© Brooke DiDonato
Dômes de chaleur, incendies et inondations gigantesques, spectaculaire fonte des neiges, épuisement des ressources planétaires un peu plus tôt chaque année… N’en jetez plus, la coupe est pleine ! L’écoanxiété (contraction d’écologie et d’anxiété), ainsi baptisée et théorisée en 1997 par Véronique Lapaige, chercheuse en santé publique belgo-canadienne, peut se définir comme un état d’anxiété face à une terre nourricière qui elle aussi souffre et semble vouée à mourir.
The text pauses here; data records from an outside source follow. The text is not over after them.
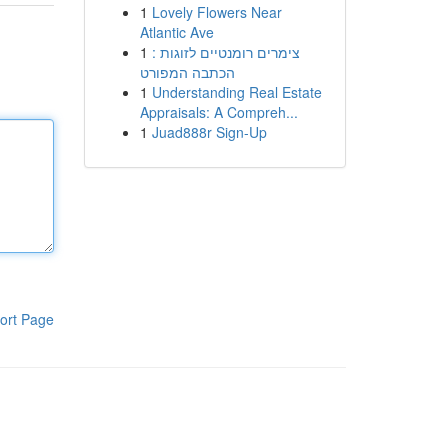
1
Lovely Flowers Near
Atlantic Ave
1
צימרים רומנטיים לזוגות :
הכתבה המפורט
1
Understanding Real Estate
Appraisals: A Compreh...
1
Juad888r Sign-Up
ort Page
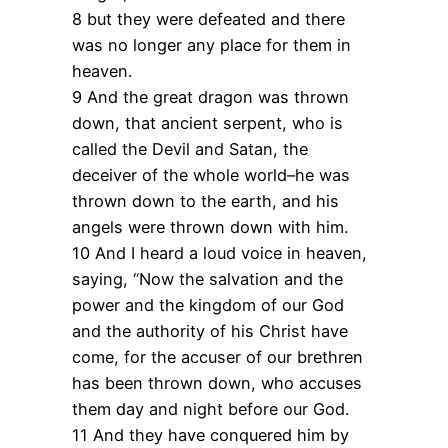
8 but they were defeated and there
was no longer any place for them in
heaven.
9 And the great dragon was thrown
down, that ancient serpent, who is
called the Devil and Satan, the
deceiver of the whole world–he was
thrown down to the earth, and his
angels were thrown down with him.
10 And I heard a loud voice in heaven,
saying, “Now the salvation and the
power and the kingdom of our God
and the authority of his Christ have
come, for the accuser of our brethren
has been thrown down, who accuses
them day and night before our God.
11 And they have conquered him by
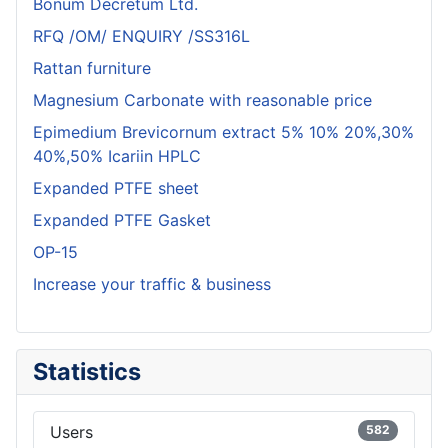
Bonum Decretum Ltd.
RFQ /OM/ ENQUIRY /SS316L
Rattan furniture
Magnesium Carbonate with reasonable price
Epimedium Brevicornum extract 5% 10% 20%,30%
40%,50% Icariin HPLC
Expanded PTFE sheet
Expanded PTFE Gasket
OP-15
Increase your traffic & business
Statistics
Users
582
En 2003, le philosophe australien Glenn Albrecht crée le néologisme « solastalgie » (du latin solacium, réconfort, et du grec algia, relatif à la douleur) après avoir observé l’accablement des habitants de la Hunter Valley face à leur environnement dégradé par une mine de charbon à ciel ouvert. Un état de déprime qu’il décrit comme « un mal du pays sans exil ». Anxiété, tristesse mais aussi colère (on parle désormais aussi d’écocolère) : l’écoanxiété recouvre bien des émotions, isolées ou superposées, et peine à trouver sa définition exacte.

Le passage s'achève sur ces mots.